TASK TO CARRY OUT:
The task calls for the count of lines containing "paris" in these records, given as a number with no other words.

EXERCISE INPUT:
- - - -

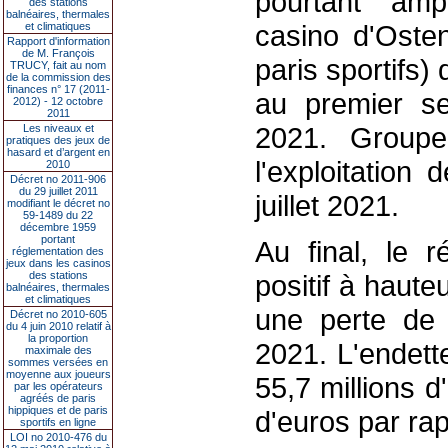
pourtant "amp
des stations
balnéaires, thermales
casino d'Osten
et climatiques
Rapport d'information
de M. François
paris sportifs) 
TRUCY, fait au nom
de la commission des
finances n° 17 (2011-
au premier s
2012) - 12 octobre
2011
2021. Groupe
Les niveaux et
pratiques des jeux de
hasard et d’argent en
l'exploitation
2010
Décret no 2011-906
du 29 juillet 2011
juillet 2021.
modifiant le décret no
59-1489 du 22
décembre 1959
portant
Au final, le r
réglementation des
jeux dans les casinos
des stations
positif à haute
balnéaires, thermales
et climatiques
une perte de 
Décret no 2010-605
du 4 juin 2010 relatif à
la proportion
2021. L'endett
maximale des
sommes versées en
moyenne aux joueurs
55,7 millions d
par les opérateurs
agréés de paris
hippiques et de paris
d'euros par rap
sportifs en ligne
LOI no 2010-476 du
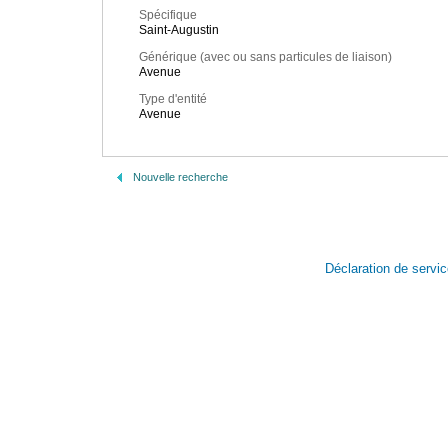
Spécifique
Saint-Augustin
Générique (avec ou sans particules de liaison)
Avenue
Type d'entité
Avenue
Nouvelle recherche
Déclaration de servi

- - - -

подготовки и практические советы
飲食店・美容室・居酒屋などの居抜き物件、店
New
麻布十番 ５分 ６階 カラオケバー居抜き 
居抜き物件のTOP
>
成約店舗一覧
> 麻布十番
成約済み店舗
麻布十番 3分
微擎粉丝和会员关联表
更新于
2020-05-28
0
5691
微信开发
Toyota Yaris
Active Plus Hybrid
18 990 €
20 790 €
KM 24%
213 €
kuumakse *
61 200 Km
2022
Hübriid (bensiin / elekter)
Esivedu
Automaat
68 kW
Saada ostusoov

- - - -

OUTPUT BELOW:
3